Cracking Health Costs
Title | Cracking Health Costs PDF eBook |
Author | Tom Emerick |
Publisher | John Wiley & Sons |
Pages | 157 |
Release | 2013-06-07 |
Genre | Business & Economics |
ISBN | 1118710916 |
Cracking Health Costs reveals the best ways for companies and small businesses to fight back, right now, against rising health care costs. This book proposes multiple, practical steps that you can take to control costs and increase the effectiveness of the health benefit. The book is all about rolling back health care costs to save companies and employees money. Working hand-in-hand with their employees, businesses need to ensure that, whenever feasible, employees with the most expensive diagnoses get optimal treatment at hospitals not practicing “volume-driven” medicine for higher profits. Less than 10% of employees incur 80% of costs. About 20% of patients have been completely misdiagnosed, while many others are simply the victims of surgeons who are either practicing bad medicine or overtreating for profit. For example, some companies, such as Walmart and Lowe’s, are turning to the “Centers of Excellence” approach author Tom Emerick helped to pioneer while running benefits for Walmart. By determining which hospitals are adopting the highest standards of care, benefits managers can reduce the number of unnecessary high-cost surgeries and improve employees’ overall health. The solution-based approach offered by the book is unique, because it can be implemented by businesses today.
Doing Harm
Title | Doing Harm PDF eBook |
Author | Maya Dusenbery |
Publisher | HarperOne |
Pages | 0 |
Release | 2018-03-06 |
Genre | Health & Fitness |
ISBN | 9780062470805 |
Editor of the award-winning site Feministing.com, Maya Dusenbery brings together scientific and sociological research, interviews with doctors and researchers, and personal stories from women across the country to provide the first comprehensive, accessible look at how sexism in medicine harms women today. In Doing Harm, Dusenbery explores the deep, systemic problems that underlie women’s experiences of feeling dismissed by the medical system. Women have been discharged from the emergency room mid-heart attack with a prescription for anti-anxiety meds, while others with autoimmune diseases have been labeled “chronic complainers” for years before being properly diagnosed.
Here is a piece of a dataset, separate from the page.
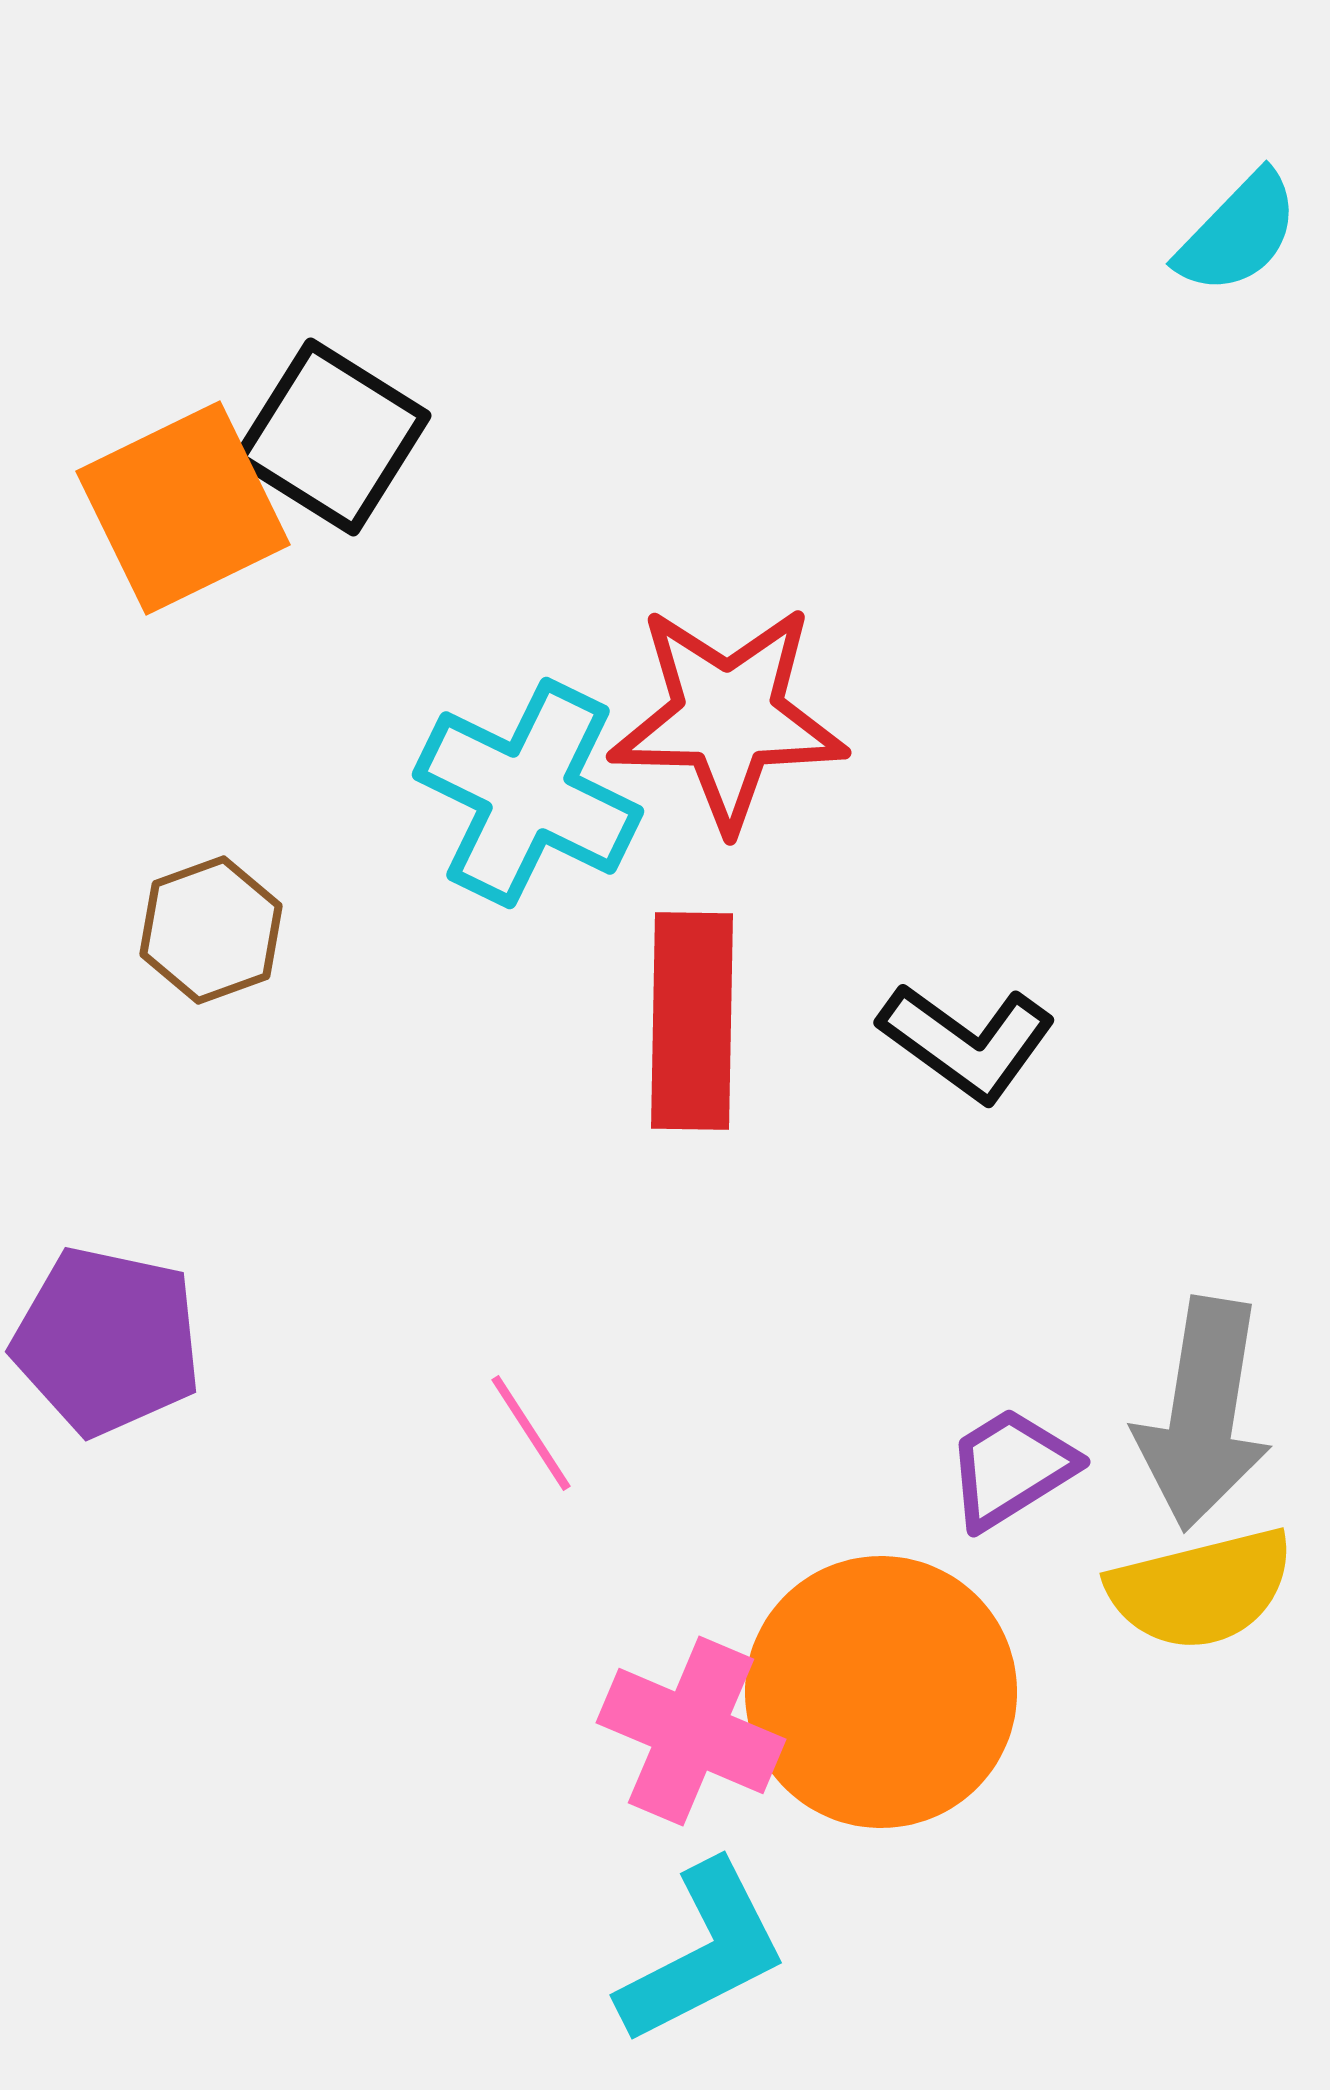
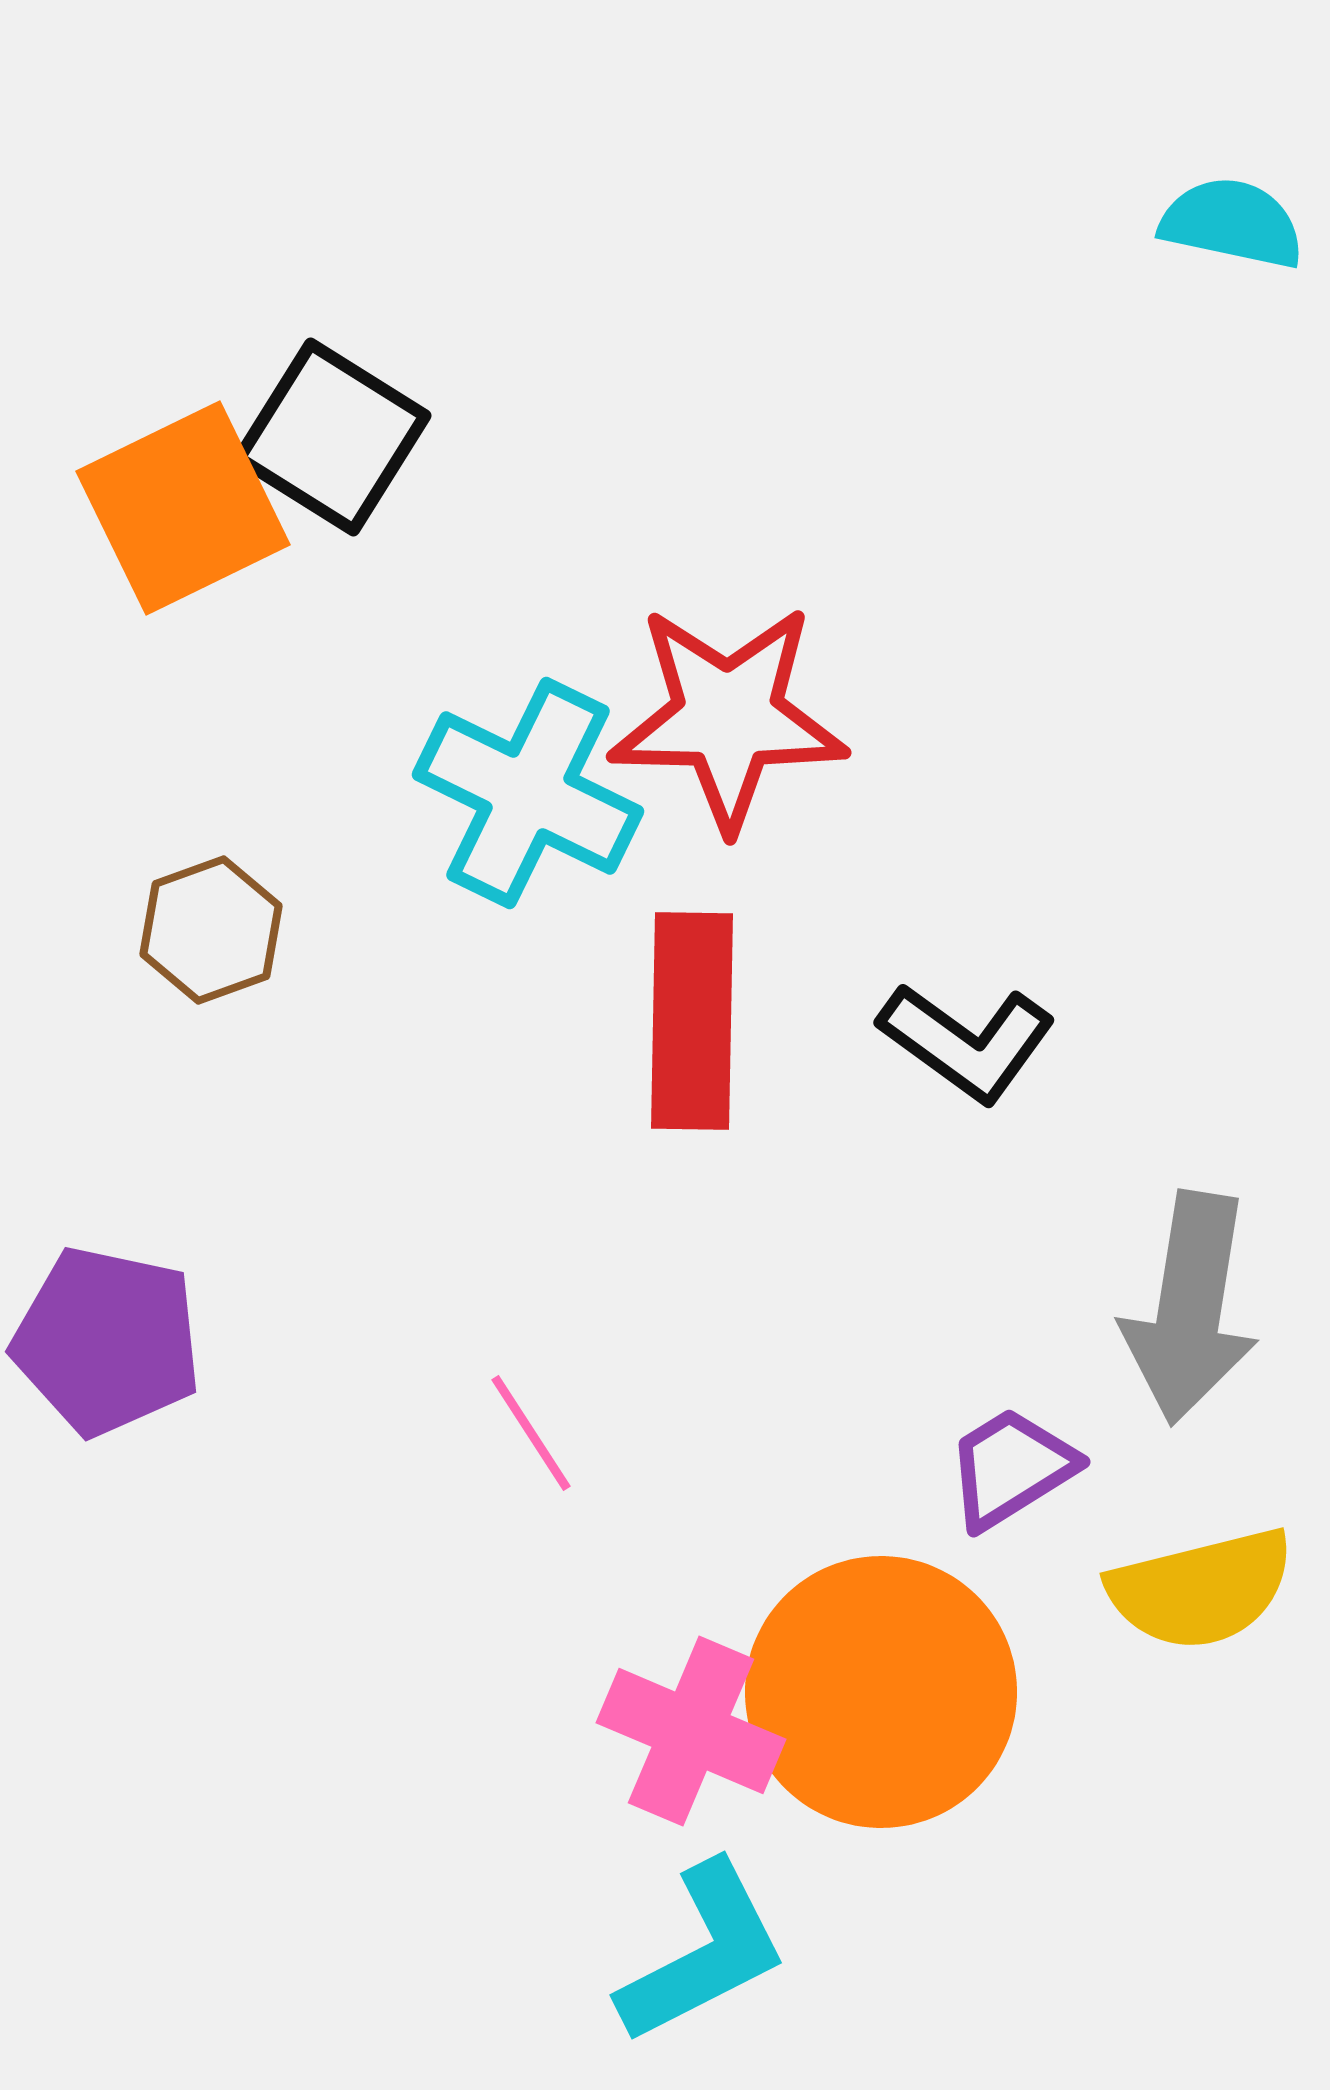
cyan semicircle: moved 6 px left, 10 px up; rotated 122 degrees counterclockwise
gray arrow: moved 13 px left, 106 px up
Women with endometriosis have been told they are just overreacting to “normal” menstrual cramps, while still others have “contested” illnesses like chronic fatigue syndrome and fibromyalgia that, dogged by psychosomatic suspicions, have yet to be fully accepted as “real” diseases by the whole of the profession. An eye-opening read for patients and health care providers alike, Doing Harm shows how women suffer because the medical community knows relatively less about their diseases and bodies and too often doesn’t trust their reports of their symptoms. The research community has neglected conditions that disproportionately affect women and paid little attention to biological differences between the sexes in everything from drug metabolism to the disease factors—even the symptoms of a heart attack. Meanwhile, a long history of viewing women as especially prone to “hysteria” reverberates to the present day, leaving women battling against a stereotype that they’re hypochondriacs whose ailments are likely to be “all in their heads.” Offering a clear-eyed explanation of the root causes of this insidious and entrenched bias and laying out its sometimes catastrophic consequences, Doing Harm is a rallying wake-up call that will change the way we look at health care for women.